Fossils Reveal How Ancient Birds Got Their Beaks
New fossil leads to the most detailed 3-D reconstruction of Ichthyornis dispar’s skull.
A bird that lived alongside dinosaurs may have preened its feathers like modern birds — despite a full mouth of teeth that also let it chomp like a dino.
A new 3-D reconstruction of the skull of Ichthyornis dispar, which lived during the Late Cretaceous period between 87 million and 82 million years ago, reveals that the ancient fowl had a small, primitive beak and a mobile upper jaw. That mobility allowed the bird to use its beak with precision to groom itself and grab objects, similar to how modern birds employ their beaks, researchers report in the May 3 Nature. But I. dispar also retained some features from its nonavian dinosaur ancestors, including strong jaw muscles in addition to the teeth.
“I. dispar holds a special place because it was for the longest time one of the only known toothed birds,” says Lawrence Witmer, a vertebrate paleontologist at Ohio University in Athens, who was not involved in the new study. By providing the first in-depth look at the bird’s skull, the study provides important new details on the transition from the skin-covered, toothy jaws of dinosaurs into the keratin-covered, toothless beaks of modern birds, Witmer says.

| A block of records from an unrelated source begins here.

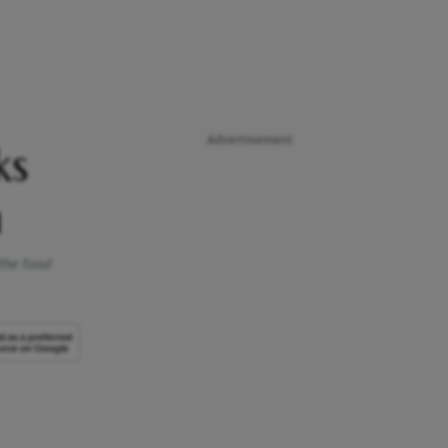
Advertisement
ks
n
the food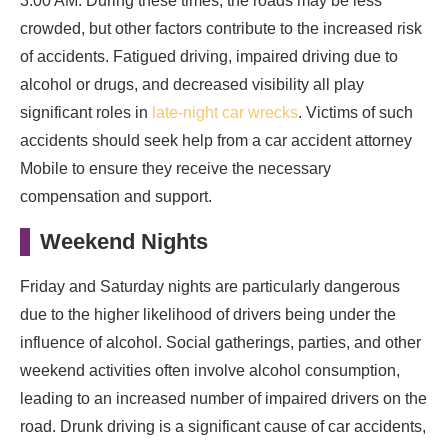
3:00 AM. During these times, the roads may be less
crowded, but other factors contribute to the increased risk
of accidents. Fatigued driving, impaired driving due to
alcohol or drugs, and decreased visibility all play
significant roles in
late-night car wrecks
. Victims of such
accidents should seek help from a car accident attorney
Mobile to ensure they receive the necessary
compensation and support.
Weekend Nights
Friday and Saturday nights are particularly dangerous
due to the higher likelihood of drivers being under the
influence of alcohol. Social gatherings, parties, and other
weekend activities often involve alcohol consumption,
leading to an increased number of impaired drivers on the
road. Drunk driving is a significant cause of car accidents,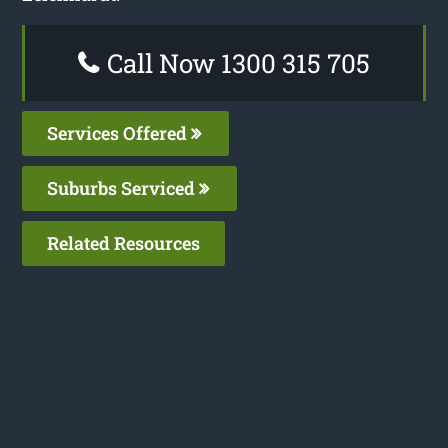
Call Now 1300 315 705
Services Offered
Suburbs Serviced
Related Resources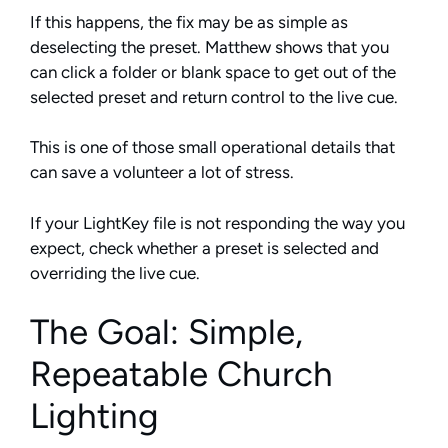
If this happens, the fix may be as simple as
deselecting the preset. Matthew shows that you
can click a folder or blank space to get out of the
selected preset and return control to the live cue.
This is one of those small operational details that
can save a volunteer a lot of stress.
If your LightKey file is not responding the way you
expect, check whether a preset is selected and
overriding the live cue.
The Goal: Simple,
Repeatable Church
Lighting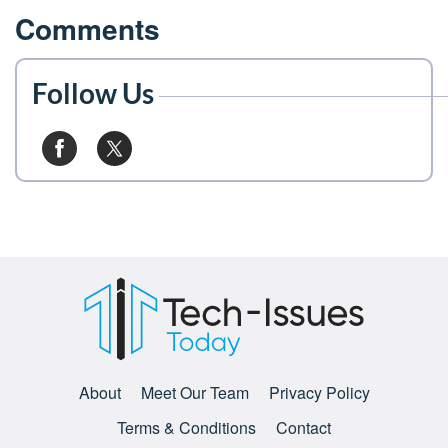
Comments
Follow Us
About
Meet Our Team
Privacy Policy
Terms & Conditions
Contact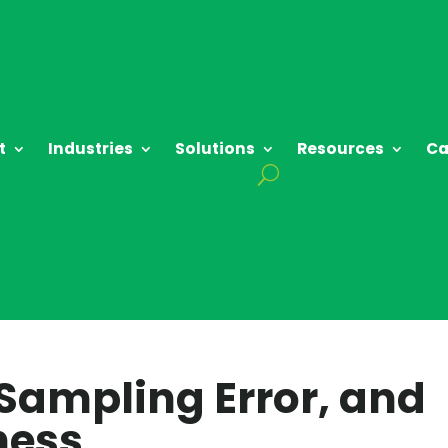
t
Industries
Solutions
Resources
Ca
 Sampling Error, and
ness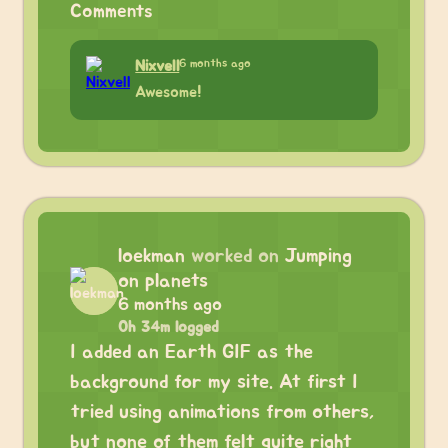
Comments
6 months ago
Nixvell
Awesome!
loekman
worked on
Jumping
on planets
6 months ago
0h 34m logged
I added an Earth GIF as the
background for my site. At first I
tried using animations from others,
but none of them felt quite right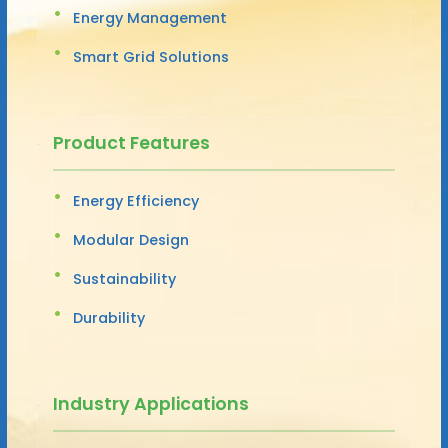
Energy Management
Smart Grid Solutions
Product Features
Energy Efficiency
Modular Design
Sustainability
Durability
Industry Applications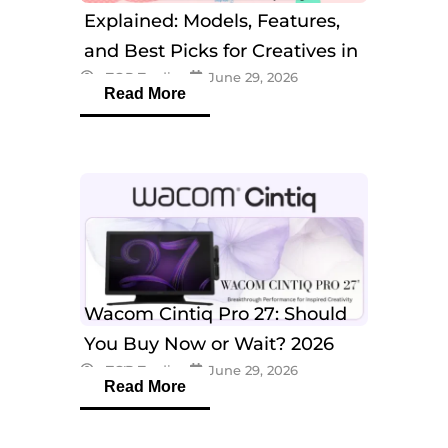
Explained: Models, Features,
and Best Picks for Creatives in
eTOP Trading
June 29, 2026
2026
Read More
Wacom Cintiq Pro 27: Should
You Buy Now or Wait? 2026
eTOP Trading
June 29, 2026
Guide
Read More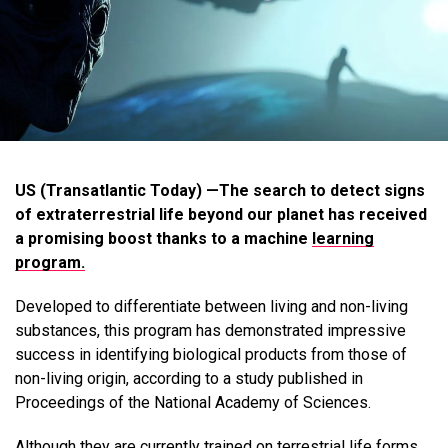
US (Transatlantic Today) —The search to detect signs
of extraterrestrial life beyond our planet has received
a promising boost thanks to a machine
learning
program.
Developed to differentiate between living and non-living
substances, this program has demonstrated impressive
success in identifying biological products from those of
non-living origin, according to a study published in
Proceedings of the National Academy of Sciences.
Although they are currently trained on terrestrial life forms,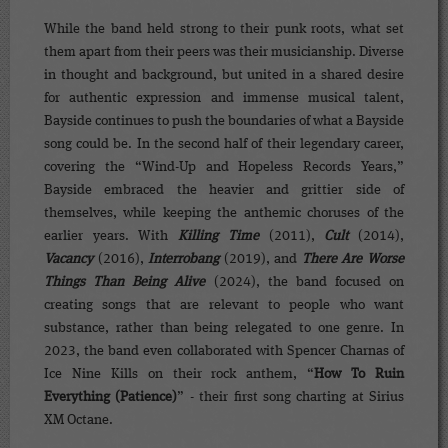
While the band held strong to their punk roots, what set
them apart from their peers was their musicianship. Diverse
in thought and background, but united in a shared desire
for authentic expression and immense musical talent,
Bayside continues to push the boundaries of what a Bayside
song could be. In the second half of their legendary career,
covering the “Wind-Up and Hopeless Records Years,”
Bayside embraced the heavier and grittier side of
themselves, while keeping the anthemic choruses of the
earlier years. With
Killing Time
(2011),
Cult
(2014),
Vacancy
(2016),
Interrobang
(2019), and
There Are Worse
Things Than Being Alive
(2024), the band focused on
creating songs that are relevant to people who want
substance, rather than being relegated to one genre. In
2023, the band even collaborated with Spencer Charnas of
Ice Nine Kills on their rock anthem, “
How To Ruin
Everything (Patience)
” - their first song charting at Sirius
XM Octane.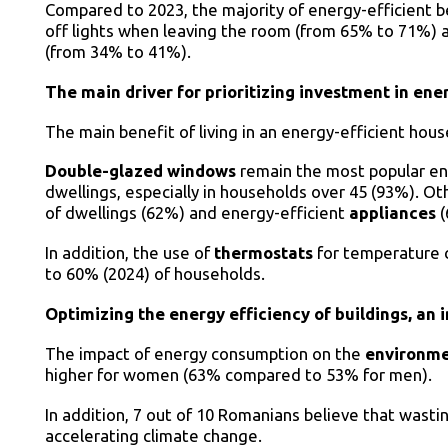
Compared to 2023, the majority of energy-efficient b
off lights when leaving the room (from 65% to 71%) 
(from 34% to 41%).
The main driver for prioritizing investment in ene
The main benefit of living in an energy-efficient hou
Double-glazed windows
remain the most popular en
dwellings, especially in households over 45 (93%). O
of dwellings (62%) and energy-efficient
appliances
In addition, the use of
thermostats
for temperature c
to 60% (2024) of households.
Optimizing the energy efficiency of buildings, an
The impact of energy consumption on the
environm
higher for women (63% compared to 53% for men).
In addition, 7 out of 10 Romanians believe that wasting
accelerating climate change.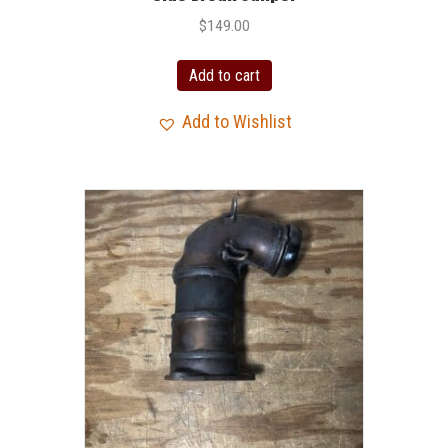
$
149.00
Add to cart
Add to Wishlist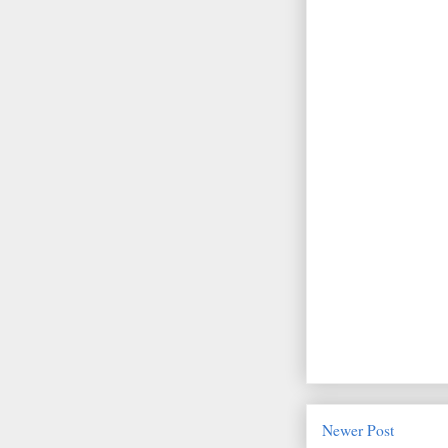
Newer Post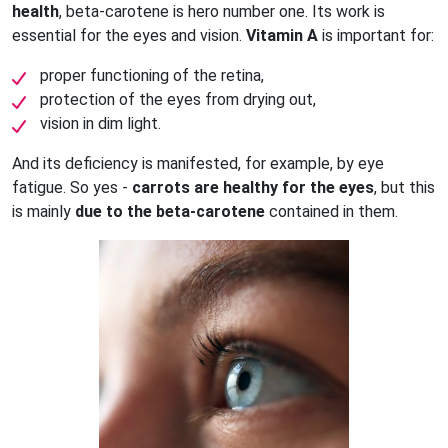
health
, beta-carotene is hero number one. Its work is
essential for the eyes and vision.
Vitamin A
is important for:
proper functioning of the retina,
protection of the eyes from drying out,
vision in dim light.
And its deficiency is manifested, for example, by eye
fatigue. So yes -
carrots are healthy for the eyes
, but this
is mainly
due to the beta-carotene
contained in them.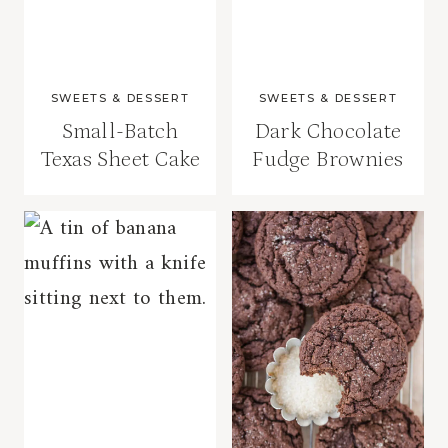
SWEETS & DESSERT
SWEETS & DESSERT
Small-Batch
Dark Chocolate
Texas Sheet Cake
Fudge Brownies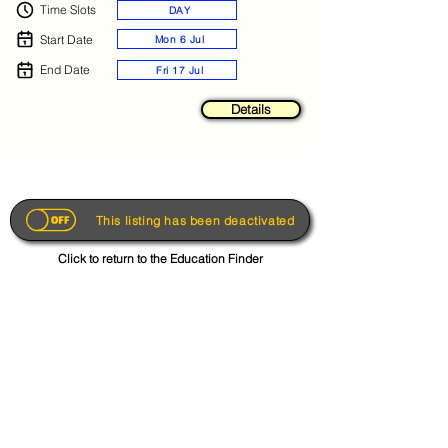
Time Slots
DAY
Start Date
Mon 6 Jul
End Date
Fri 17 Jul
Details
This listing has been deactivated
Click to return to the Education Finder
Get the App
About
FAQs
Photo Disclaimer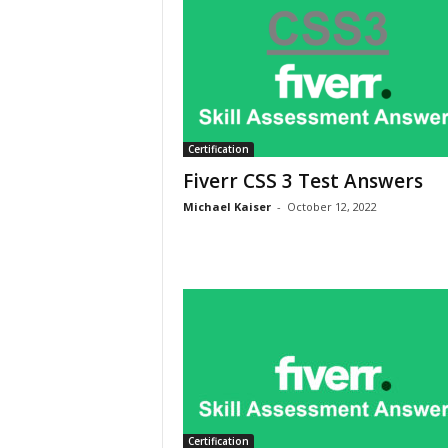
Certification
Fiverr CSS 3 Test Answers
Michael Kaiser
-
October 12, 2022
Certification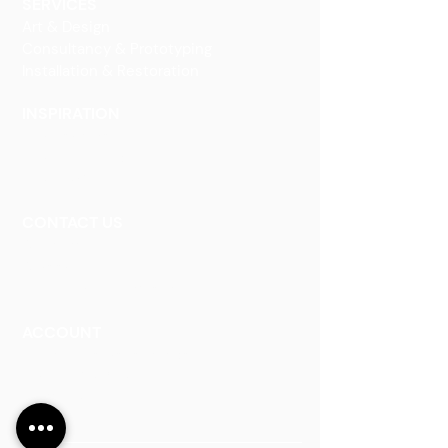
SERVICES
Art & Design
Consultancy & Prototyping
Installation & Restoration
INSPIRATION
Our Heritage
Our Vision and Mission
Our Portfolio
CONTACT US
Contact Us
Careers
Book an Appointment
ACCOUNT
Talk to a Representati
v
e
Sign Up for Workshops
Staff Login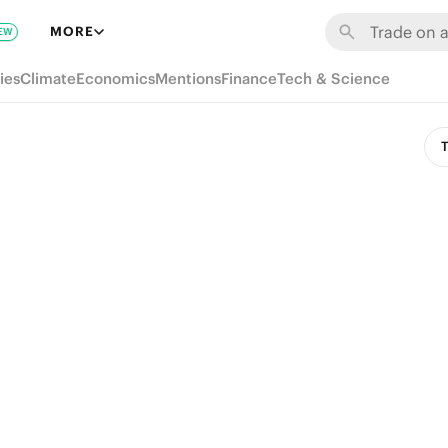
MORE
EW
ies
Climate
Economics
Mentions
Finance
Tech & Science
T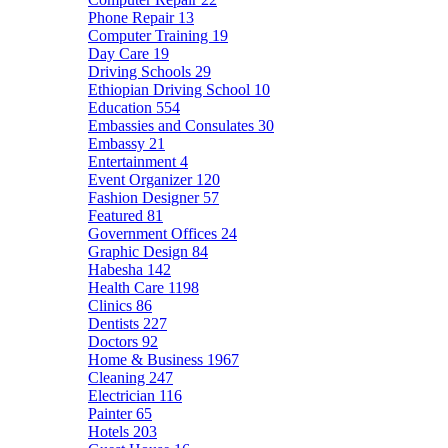
Phone Repair
13
Computer Training
19
Day Care
19
Driving Schools
29
Ethiopian Driving School
10
Education
554
Embassies and Consulates
30
Embassy
21
Entertainment
4
Event Organizer
120
Fashion Designer
57
Featured
81
Government Offices
24
Graphic Design
84
Habesha
142
Health Care
1198
Clinics
86
Dentists
227
Doctors
92
Home & Business
1967
Cleaning
247
Electrician
116
Painter
65
Hotels
203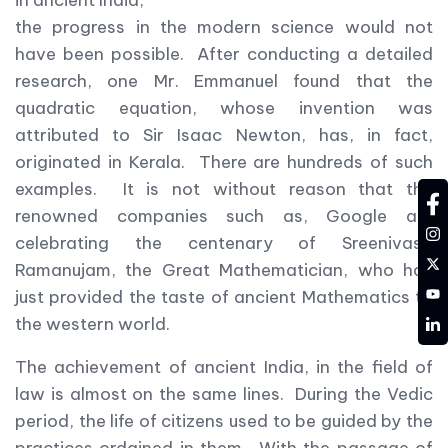
in ancient India,
the progress in the modern science would not
have been possible. After conducting a detailed
research, one Mr. Emmanuel found that the
quadratic equation, whose invention was
attributed to Sir Isaac Newton, has, in fact,
originated in Kerala. There are hundreds of such
examples. It is not without reason that the
fa
renowned companies such as, Google are
in
celebrating the centenary of Sreenivasa
tw
Ramanujam, the Great Mathematician, who has
YT
just provided the taste of ancient Mathematics to
LD
the western world.
The achievement of ancient India, in the field of
law is almost on the same lines. During the Vedic
period, the life of citizens used to be guided by the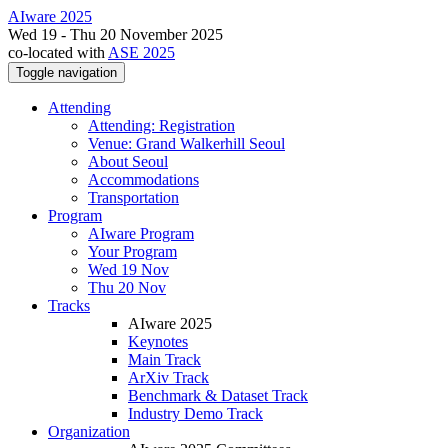
AIware 2025
Wed 19 - Thu 20 November 2025
co-located with
ASE 2025
Toggle navigation
Attending
Attending: Registration
Venue: Grand Walkerhill Seoul
About Seoul
Accommodations
Transportation
Program
AIware Program
Your Program
Wed 19 Nov
Thu 20 Nov
Tracks
AIware 2025
Keynotes
Main Track
ArXiv Track
Benchmark & Dataset Track
Industry Demo Track
Organization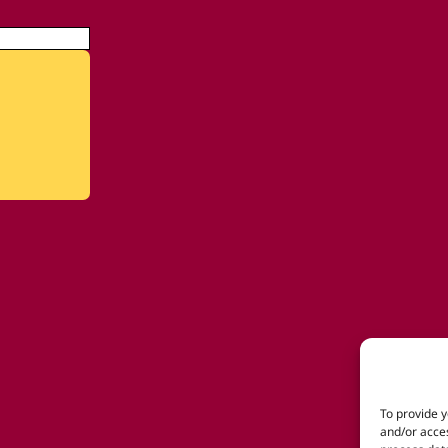
To provide y
and/or acces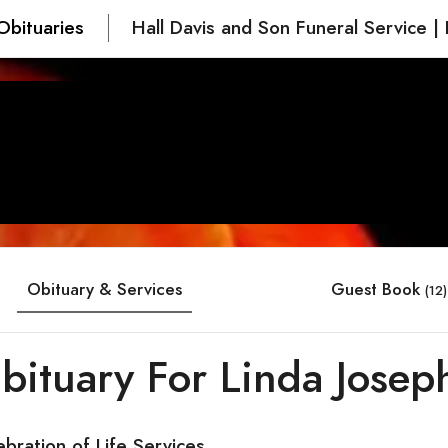
Obituaries
Hall Davis and Son Funeral Service | 
Obituary & Services
Guest Book
(12)
bituary For Linda Josep
ebration of Life Services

Indeed, I. dispar is a paleontology textbook staple. About 150 years ago, paleontologist Othniel C. Marsh described a ternlike water bird that had a wingspan of about 60 centimeters. The fossil revealed that the extinct bird shared some traits with nonavian dinosaurs, such as a full mouth of teeth. However, its wings and breastbone strongly resembled those of modern birds, suggesting the bird could fly.
Unlike the rather reptilian skull of the dino-bird Archaeopteryx (SN: 4/14/18, p. 9), I. dispar’s skull looks much more like that of modern birds, with a beak and relatively large head, says study coauthor Bhart-Anjan Bhullar, a vertebrate paleontologist at Yale University. But details on these structures have been lacking; the skulls of fossils dug up in the 19th century were smashed flat in places, Bhullar says. “A lot of important anatomy is obscured because of that.”
Then, in 2014, researchers unearthed a new I. dispar fossil with a nearly perfectly preserved skull. From that fossil, three other partial skulls from different museum collections, and a reanalysis of the skull discovered 150 years ago, the researchers created a mosaic of the complete ancient bird’s head in 3-D.
The reconstruction revealed that I. dispar had a mobile upper jaw that the bird could raise independently of the lower jaw, as modern birds do. That range of motion allowed the animal to use its tiny beak like tweezers to peck or preen or grasp objects. But the bird also had large holes in the sides of the skull, representing regions where jaw muscles were attached. The size of these holes suggests that I. dispar had strong jaw muscles, which allowed it to chomp with its teeth to hold food, like nonavian dinosaurs did. “It was pecking like a bird and biting down like a dino,” Bhullar says.
By measuring the detailed structures of the braincase, the team also determined that I. dispar’s brain resembled that of modern birds in many ways, including its large forebrain – related to cognitive abilities – and its big optic lobes, which process images sent from the eyes. “This thing was thinking like a bird, and had sensitive vision and motor coordination,” Bhullar adds, suggesting that these adaptations are related to the intense physical requirements for complex flight.
Vertebrate paleontologist Luis Chiappe of the Natural History Museum in Los Angeles commends the careful anatomical study of this important historical fossil. But he is not convinced that the size of the braincase is necessarily related to capability for flight, or that the transitional features observed in this species are representative of the dino-to-bird transition in general. “We have big questions about what was happening with birds in the Late Cretaceous — there is very little known about their skull morphology,” Chiappe says. “It could be that what we see in Ichthyornis might not be representative of an evolutionary trend.”
D. J. Field et al. Complete Ichthyornis skull illuminates mosaic assembly of the avian head. Nature. Vol. 557, May 3, 2018, p. 96. doi: 10.1038/s41586-018-0053-y.
K. Padian. Evolutionary insights from an ancient bird. Nature. Vol. 557, May 3, 2018, p. 36. doi: 10.1038/d41586-018-04780-3.